Although we have determined that our internal control over financial reporting was effective as of January 31, 2014, as
indicated in our Management Report on Internal Control over Financial Reporting, included in our Annual Report on Form 10-
K for the fiscal year ended January 31, 2014, we must continue to monitor and assess our internal control over financial
reporting. If our management identifies one or more material weaknesses in our internal control over financial reporting and
such weakness remains uncorrected at fiscal year-end, we will be unable to assert such internal control is effective at fiscal
year-end. If we are unable to assert that our internal control over financial reporting is effective at fiscal year-end (or if our
independent registered public accounting firm is unable to express an opinion on the effectiveness of our internal controls or
concludes that we have a material weakness in our internal controls), we could lose investor confidence in the accuracy and
completeness of our financial reports, which would likely have an adverse effect on our business and stock price.
In preparing our financial statements we make certain assumptions, judgments and estimates that affect amounts reported in
our consolidated financial statements, which, if not accurate, may significantly impact our financial results.
We make assumptions, judgments and estimates for a number of items, including the fair value of financial instruments,
goodwill, long-lived assets and other intangible assets, the realizability of deferred tax assets and the fair value of stock awards.
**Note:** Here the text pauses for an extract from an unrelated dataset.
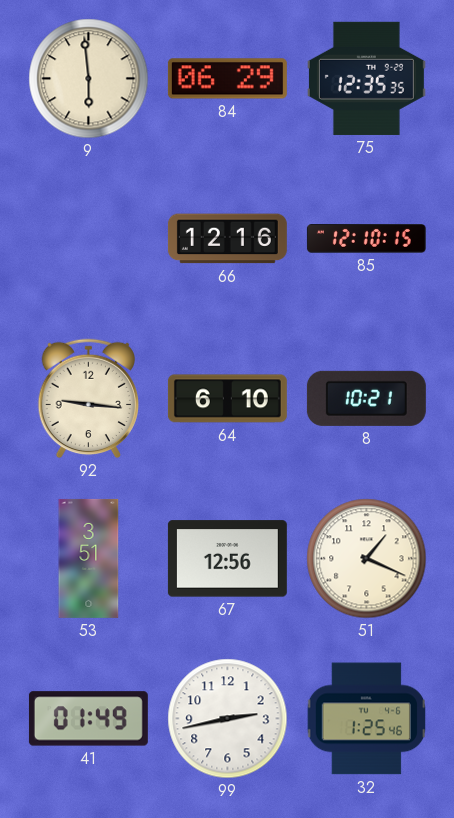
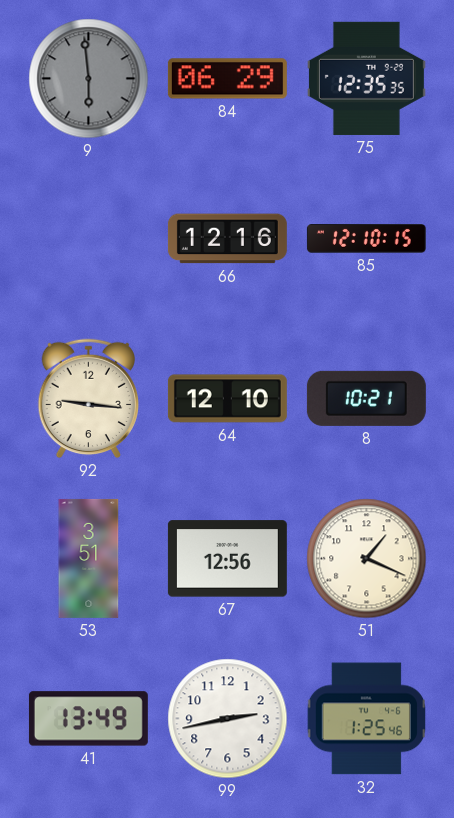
9 dial: cream -> grey
64: 6:10 -> 12:10
41: 01:49 -> 13:49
We also make assumptions, judgments and estimates in determining the accruals for employee related liabilities including
commissions, bonuses, and sabbaticals; and in determining the accruals for uncertain tax positions, partner incentive programs,
product returns reserves, allowances for doubtful accounts, asset retirement obligations and legal contingencies. These
assumptions, judgments and estimates are drawn from historical experience and various other factors that we believe are
reasonable under the circumstances as of the date of the consolidated financial statements. Actual results could differ materially
from our estimates, and such differences could significantly impact our financial results.
Changes in existing financial accounting standards or practices, or taxation rules or practices may adversely affect our results
of operations.
Changes in existing accounting or taxation rules or practices, new accounting pronouncements or taxation rules, or
varying interpretations of current accounting pronouncements or taxation practice could have a significant adverse effect on our
results of operations or the manner in which we conduct our business. Further, such changes could potentially affect our
reporting of transactions completed before such changes are effective.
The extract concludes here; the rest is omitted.